There are two main steps in the overall loan process: the loan origination and loan servicing.
Loan origination focuses on all of the steps up to the approval of the loan. These include:
- Shopping for a lender or lenders
- Determining the loan amount, and the intended use of the loan
- Preparing financial and legal documents for the loan application
- Negotiating with lenders regarding loan amounts, payment terms, and interest rates
- Filling out loan forms and waiting for approval
- Paying the required loan fees
Loan servicing involves the actions taken after the loan is approved, including receiving loan amounts, making monthly payments, and adjusting terms if needed. The exact process may be different depending on the type of loan.
What Are Some Tips That Can Increase My Chances of Getting a Loan?
There are several steps you can take to increase your chances of getting a loan. For example, you should:
- Prepare your credit score: This includes “repairing” any negative aspects of your credit that you can, such as outstanding debt.
- Determine EXACTLY how much you will need: If you are applying for way more than you can afford to pay back, you likely will not be approved.
- Avoid short-term “bad credit” loans and payday loans, which can be associated with higher interest rates: In the long run, these can lead to more debt.
- NOT applying until you are ready to commit to that lender: Applying to a loan can negatively affect your credit score. If you are applying for multiple loans, your credit may reflect negatively.
It sometimes helps to apply to the same lender you have previously worked with. When you are a preferred or valued customer, they may offer you some deals based on your information.
Are There Any Legal Issues to Consider with Swing Loans?
Real estate swing loans can sometimes be complicated arrangements. Due to the fact that the person is in transition, and two different properties are involved.
Multiple parties may be involved, such as real estate agents, property appraisers, and mortgage lenders. Disputes over swing loans may include:
- Issues regarding loan terms and interest rates
- Disputes regarding loan qualification and approval
- Contests regarding the outcome of an appraisal (i.e., regarding the value of the home
- Loan fraud issues
- Borrower default/breach of contract
Swing loans can therefore be associated with a variety of issues. A lawsuit for damages may be necessary if one party loses profits or opportunities due to the dispute.
What If I Have a Legal Dispute over a Bridge Loan?
Legal action may often be required to resolve loan disputes. Non-payment or defaults are common causes of disputes. Litigation may result in damages awards to compensate the non-violating party for losses. Whenever you are involved in a lawsuit, you should prepare all the loan and financial documents that may be relevant.
Lastly, you should always protect yourself from loan fraud and predatory lending. You should never give your personal information to persons or companies that seem suspicious or disreputable.
Bridge loans can be associated with various legal conflicts, including:
- Cases of lender or borrower fraud;
- Breaches of contract;
- Default/non-payment, and various other legal issues.

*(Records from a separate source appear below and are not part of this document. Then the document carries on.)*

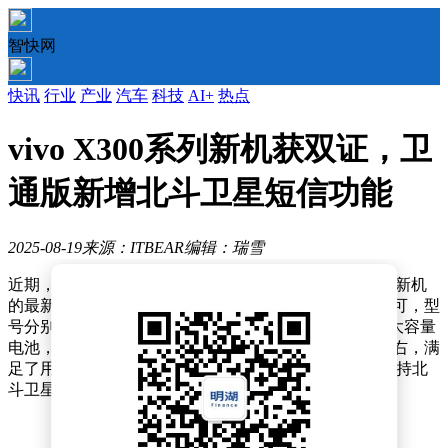
智快网
快讯
行业
产业
汽车
科技
AI+
热点
vivo X300系列新机获双证，卫
通版新增北斗卫星短信功能
2025-08-19
来源：ITBEAR
编辑：瑞雪
近期，知名数码博主@数码闲聊站透露了vivo X300系列新机
的最新动态。据悉，该系列两款新机已成功获得入网许可，型
号分别是V2502A和V2502DA。这两款机型均配备了超大容量
电池，额定容量为6375mAh，典型值则高达6500mAh左右，满
足了用户对长续航的期待。尤为V2502DA的卫通版还支持北
斗卫星短信功能，进一步提升了通信能力。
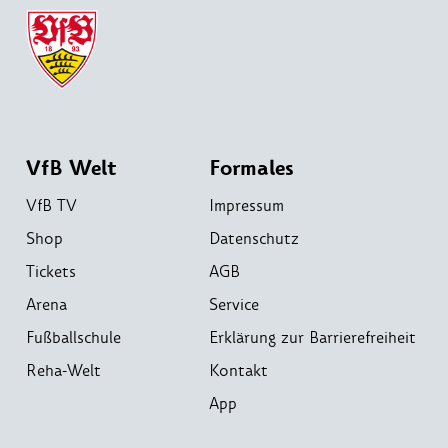
VfB Welt
Formales
VfB TV
Impressum
Shop
Datenschutz
Tickets
AGB
Arena
Service
Fußballschule
Erklärung zur Barrierefreiheit
Reha-Welt
Kontakt
App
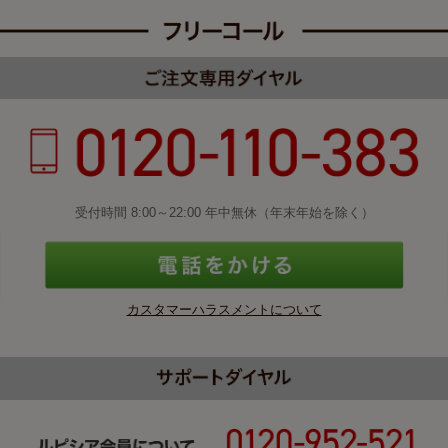
受付時間 8:00～22:00 年中無休（年末年始を除く）
カスタマーハラスメントについて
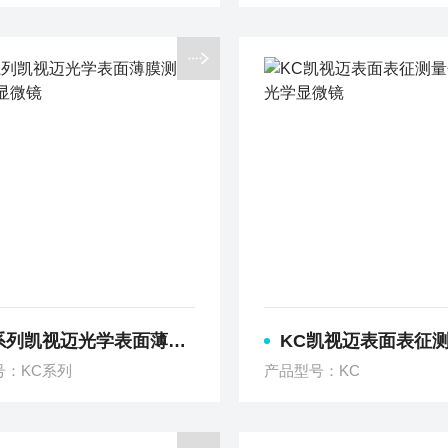
列凯视迈光学表面薄膜测厚仪精测显微镜
KC凯视迈表面表征测量分析系统光
号：KC系列
产品型号：KC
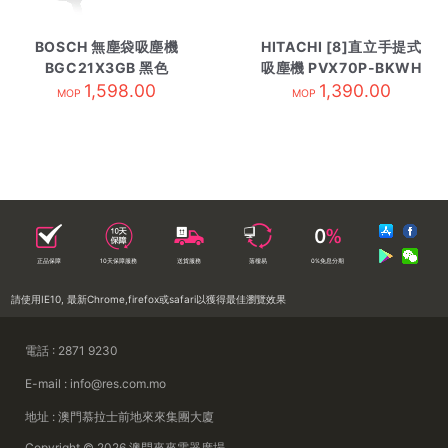
BOSCH 無塵袋吸塵機
HITACHI [8]直立手提式
BGC21X3GB 黑色
吸塵機 PVX70P-BKWH
1,598.00
1,390.00
MOP
MOP
正品保障
10天保障服務
送貨服務
落樓易
0%免息分期
請使用IE10, 最新Chrome,firefox或safari以獲得最佳瀏覽效果
電話 : 2871 9230
E-mail : info@res.com.mo
地址 : 澳門慕拉士前地來來集團大廈
Copyright © 2026 澳門來來電器廣場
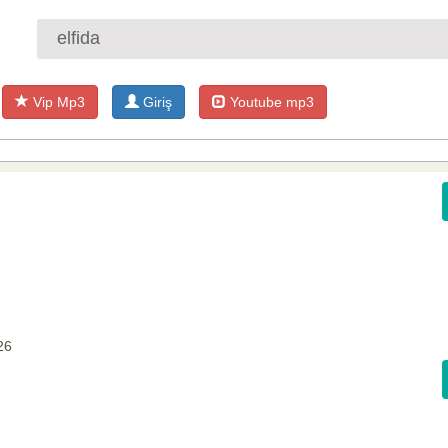
Vip Mp3
Giriş
Youtube mp3
26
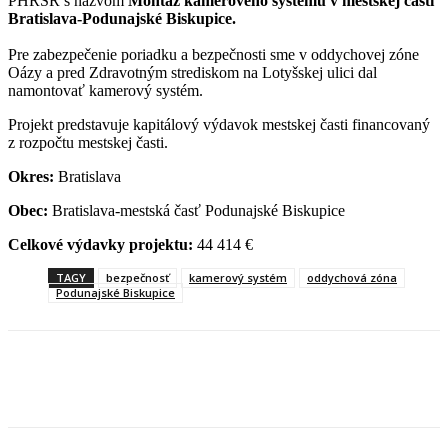
PHRSR s názvom
Montáž kamerového systému v mestskej časti
Bratislava-Podunajské Biskupice.
Pre zabezpečenie poriadku a bezpečnosti sme v oddychovej zóne
Oázy a pred Zdravotným strediskom na Lotyšskej ulici dal
namontovať kamerový systém.
Projekt predstavuje kapitálový výdavok mestskej časti financovaný
z rozpočtu mestskej časti.
Okres:
Bratislava
Obec:
Bratislava-mestská časť Podunajské Biskupice
Celkové výdavky projektu:
44 414 €
TAGY
bezpečnosť
kamerový systém
oddychová zóna
Podunajské Biskupice
Facebook
X
Linkedin
Tumblr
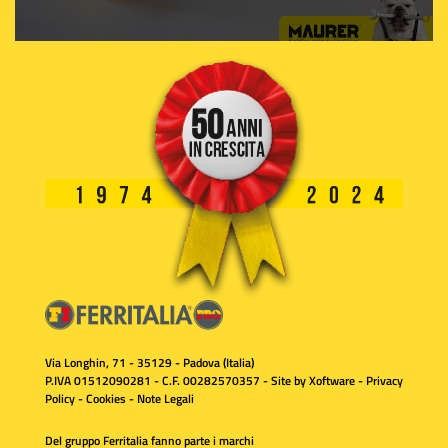
Via Longhin, 71 - 35129 - Padova (Italia)
P.IVA 01512090281 - C.F. 00282570357 - Site by
Xoftware
-
Privacy
Policy
-
Cookies
-
Note Legali
Del gruppo Ferritalia fanno parte i marchi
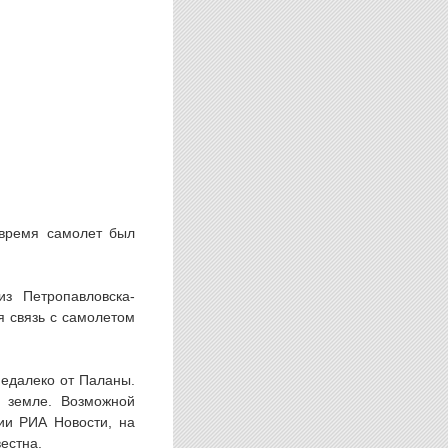
 время самолет был
з Петропавловска-
я связь с самолетом
недалеко от Паланы.
а земле. Возможной
ии РИА Новости, на
естна.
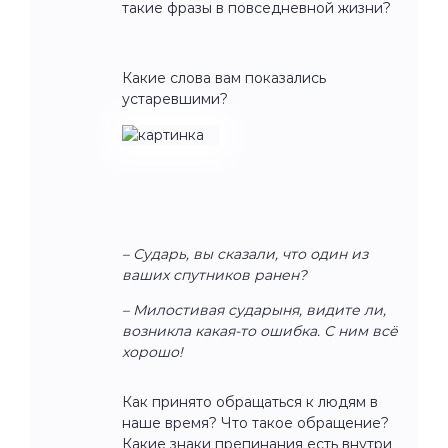
такие фразы в повседневной жизни?
Какие слова вам показались
устаревшими?
– Сударь, вы сказали, что один из
ваших спутников ранен?
– Милостивая сударыня, видите ли,
возникла какая-то ошибка. С ним всё
хорошо!
Как принято обращаться к людям в
наше время? Что такое обращение?
Какие знаки препинания есть внутри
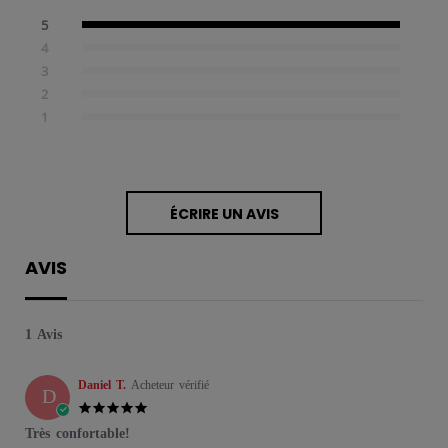
5
4
3
2
1
ÉCRIRE UN AVIS
AVIS
1 Avis
Daniel T.
Acheteur vérifié
D
5.0 star rating
Très confortable!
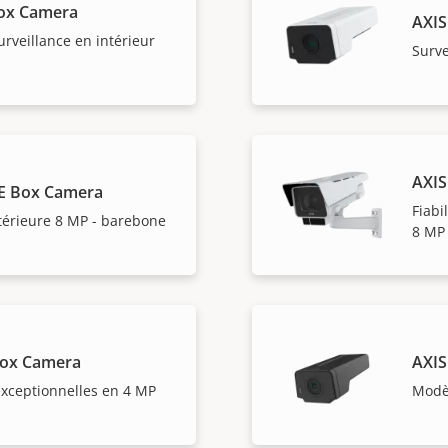
ox Camera
AXIS
surveillance en intérieur
Surve
AXIS
E Box Camera
Fiabi
térieure 8 MP - barebone
8 MP
Box Camera
AXIS
xceptionnelles en 4 MP
Modèl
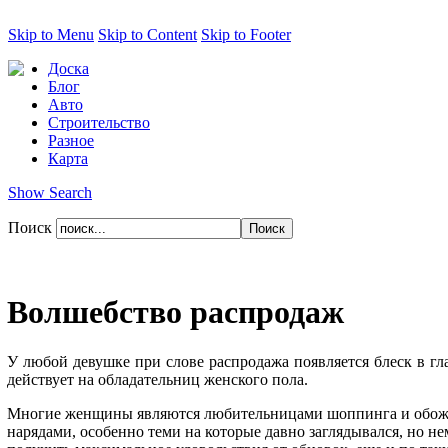
Skip to Menu
Skip to Content
Skip to Footer
Доска
Блог
Авто
Строительство
Разное
Карта
Show Search
Поиск
Волшебство распродаж
У любой девушке при слове распродажа появляется блеск в гла
действует на обладательниц женского пола.
Многие женщины являются любительницами шоппинга и обожают
нарядами, особенно теми на которые давно заглядывался, но не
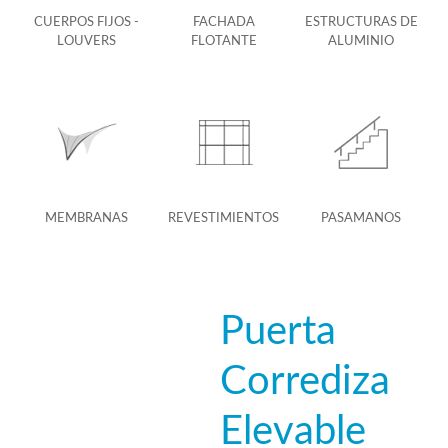
CUERPOS FIJOS -
FACHADA
ESTRUCTURAS DE
LOUVERS
FLOTANTE
ALUMINIO
MEMBRANAS
REVESTIMIENTOS
PASAMANOS
Puerta
Corrediza
Elevable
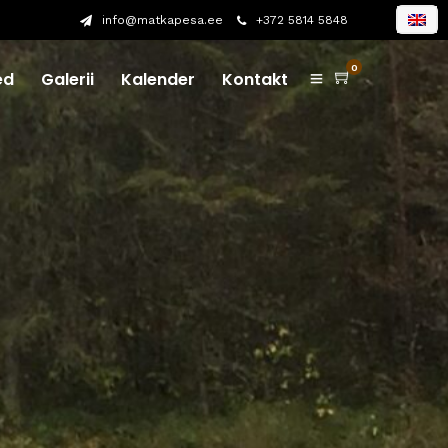
info@matkapesa.ee
+372 5814 5848
0
ed
Galerii
Kalender
Kontakt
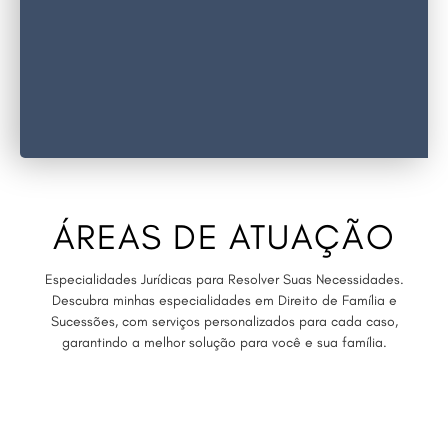
ÁREAS DE ATUAÇÃO
Especialidades Jurídicas para Resolver Suas Necessidades.
Descubra minhas especialidades em Direito de Família e
Sucessões, com serviços personalizados para cada caso,
garantindo a melhor solução para você e sua família.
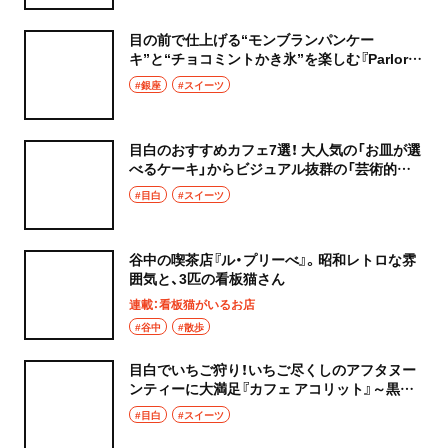
目の前で仕上げる“モンブランパンケー
キ”と“チョコミントかき氷”を楽しむ『Parlor
Vinefru（パーラービネフル）銀座』～黒猫スイー
#銀座
#スイーツ
ツ散歩 銀座編①～
目白のおすすめカフェ7選！ 大人気の「お皿が選
べるケーキ」からビジュアル抜群の「芸術的パ
フェ」まで～黒猫スイーツ散歩目白編まとめ～
#目白
#スイーツ
谷中の喫茶店『ル・プリーべ』。昭和レトロな雰
囲気と、3匹の看板猫さん
連載：看板猫がいるお店
#谷中
#散歩
目白でいちご狩り！いちご尽くしのアフタヌー
ンティーに大満足『カフェ アコリット』～黒猫
スイーツ散歩 目白編⑧～
#目白
#スイーツ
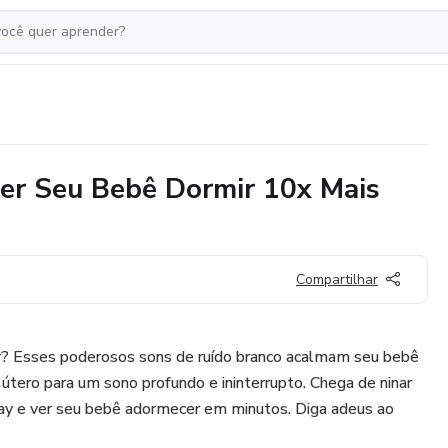
zer Seu Bebê Dormir 10x Mais
Compartilhar
r? Esses poderosos sons de ruído branco acalmam seu bebê
útero para um sono profundo e ininterrupto. Chega de ninar
lay e ver seu bebê adormecer em minutos. Diga adeus ao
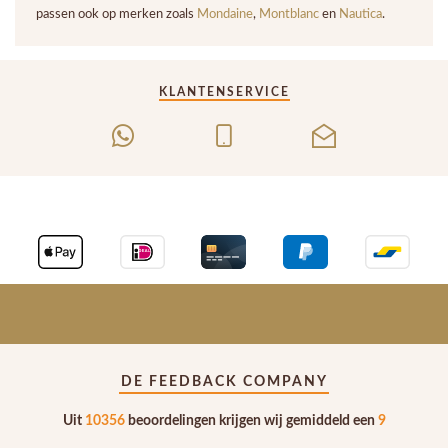
passen ook op merken zoals
Mondaine
,
Montblanc
en
Nautica
.
KLANTENSERVICE
DE FEEDBACK COMPANY
Uit
10356
beoordelingen krijgen wij gemiddeld een
9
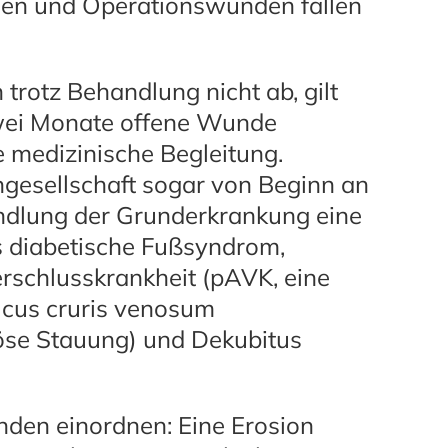
den und Operationswunden fallen
rotz Behandlung nicht ab, gilt
 Zwei Monate offene Wunde
 medizinische Begleitung.
gesellschaft sogar von Beginn an
handlung der Grunderkrankung eine
s diabetische Fußsyndrom,
erschlusskrankheit (pAVK, eine
lcus cruris venosum
se Stauung) und Dekubitus
nden einordnen: Eine Erosion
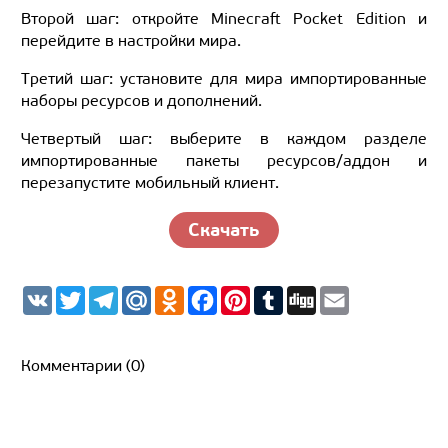
Второй шаг: откройте Minecraft Pocket Edition и
перейдите в настройки мира.
Третий шаг: установите для мира импортированные
наборы ресурсов и дополнений.
Четвертый шаг: выберите в каждом разделе
импортированные пакеты ресурсов/аддон и
перезапустите мобильный клиент.
Скачать
V
T
T
M
O
F
P
T
D
E
K
w
e
a
d
a
i
u
i
m
i
l
i
n
c
n
m
g
a
t
e
l.
o
e
t
b
g
i
t
g
R
k
b
e
l
l
Комментарии (0)
e
r
u
l
o
r
r
r
a
a
o
e
m
s
k
s
s
t
n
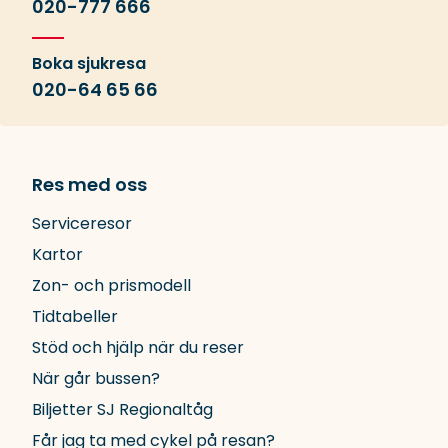
020-777 666
Boka sjukresa
020-64 65 66
Res med oss
Serviceresor
Kartor
Zon- och prismodell
Tidtabeller
Stöd och hjälp när du reser
När går bussen?
Biljetter SJ Regionaltåg
Får jag ta med cykel på resan?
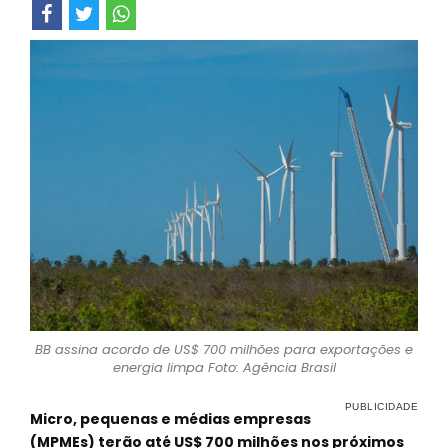
BB assina acordo de US$ 700 milhões para exportações e
energia limpa Foto: Agência Brasil
Micro, pequenas e médias empresas
(MPMEs) terão até US$ 700 milhões nos próximos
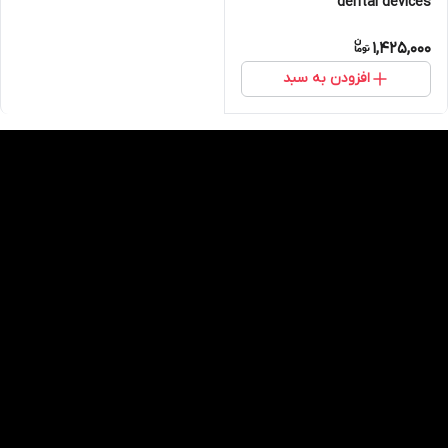
dental devices
1,425,000
افزودن به سبد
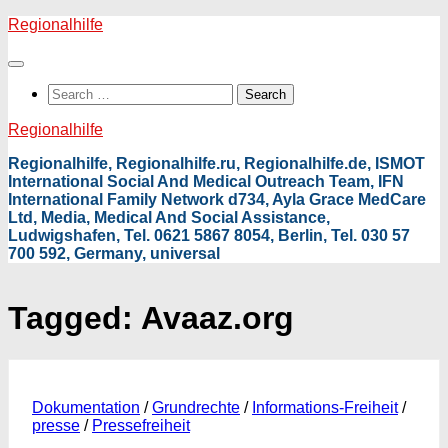
Skip
Regionalhilfe
to
content
Search
for:
Regionalhilfe
Regionalhilfe, Regionalhilfe.ru, Regionalhilfe.de, ISMOT
International Social And Medical Outreach Team, IFN
International Family Network d734, Ayla Grace MedCare
Ltd, Media, Medical And Social Assistance,
Ludwigshafen, Tel. 0621 5867 8054, Berlin, Tel. 030 57
700 592, Germany, universal
Tagged:
Avaaz.org
Dokumentation
/
Grundrechte
/
Informations-Freiheit
/
presse
/
Pressefreiheit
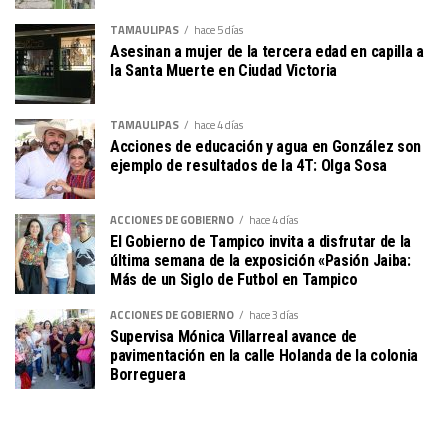
TAMAULIPAS
hace 5 días
Asesinan a mujer de la tercera edad en capilla a
la Santa Muerte en Ciudad Victoria
TAMAULIPAS
hace 4 días
Acciones de educación y agua en González son
ejemplo de resultados de la 4T: Olga Sosa
ACCIONES DE GOBIERNO
hace 4 días
El Gobierno de Tampico invita a disfrutar de la
última semana de la exposición «Pasión Jaiba:
Más de un Siglo de Futbol en Tampico
ACCIONES DE GOBIERNO
hace 3 días
Supervisa Mónica Villarreal avance de
pavimentación en la calle Holanda de la colonia
Borreguera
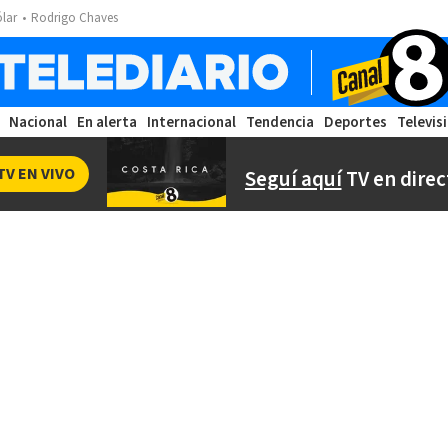
ólar
Rodrigo Chaves
Nacional
En alerta
Internacional
Tendencia
Deportes
Televis
TV EN VIVO
Seguí aquí
TV en direc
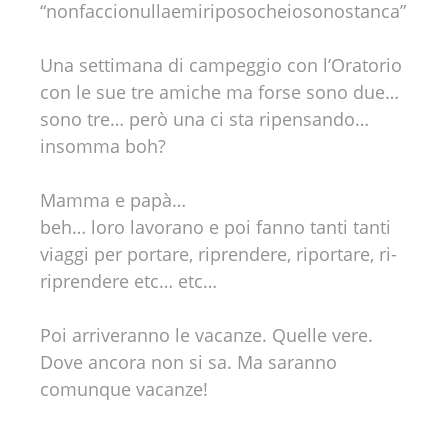
“nonfaccionullaemiriposocheiosonostanca”
Una settimana di campeggio con l’Oratorio
con le sue tre amiche ma forse sono due…
sono tre… però una ci sta ripensando…
insomma boh?
Mamma e papà…
beh… loro lavorano e poi fanno tanti tanti
viaggi per portare, riprendere, riportare, ri-
riprendere etc… etc…
Poi arriveranno le vacanze. Quelle vere.
Dove ancora non si sa. Ma saranno
comunque vacanze!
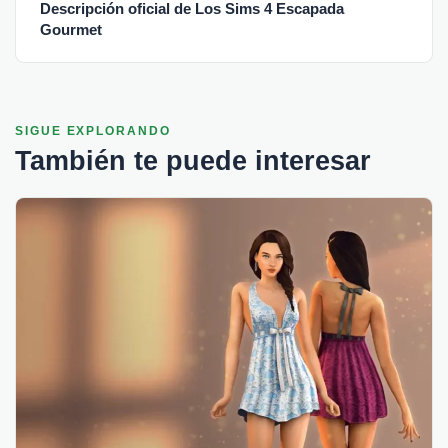
Descripción oficial de Los Sims 4 Escapada
Gourmet
SIGUE EXPLORANDO
También te puede interesar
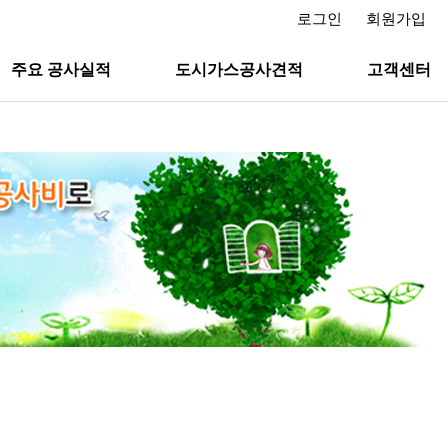
로그인
회원가입
주요 공사실적
도시가스공사견적
고객센터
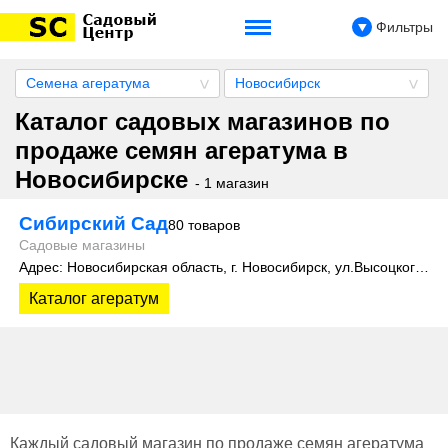
Фильтры
Семена агератума
Новосибирск
Каталог садовых магазинов по
продаже семян агератума в
Новосибирске
- 1 магазин
Сибирский Сад
80 товаров
Садовые магазины
Адрес: Новосибирская область, г. Новосибирск, ул.Высоцкого, 35
Каталог агератум
Каждый садовый магазин по продаже семян агератума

In such cases, these disputes can lead to lawsuits for damages, fines for statutory violations (for the lender), and negative effects on credit scores. In such cases, a legal investigation into the matter may be necessary, especially if the dispute is widespread among a larger consumer base.
Should I Hire a Lawyer for Help with Bridge Loans?
A bridge loan can help a person or business accomplish a specific long-term goal. Borrowers should be aware of the risks and drawbacks associated with these loans. You may wish to hire a qualified credit lawyer if you need help applying for, renegotiating, or dealing with a bridge loan. Your attorney can explain your rights under your area’s laws and help you file a lawsuit if you encounter any legal conflicts that need resolving.
A loan application can involve many steps, and the process can be complicated, especially for larger loans. If you need help getting a loan, you might benefit from hiring a credit lawyer. To determine your best options, your attorney can research the laws in your state. In addition, your lawyer can represent you in court if you need to file a lawsuit due to a loan dispute.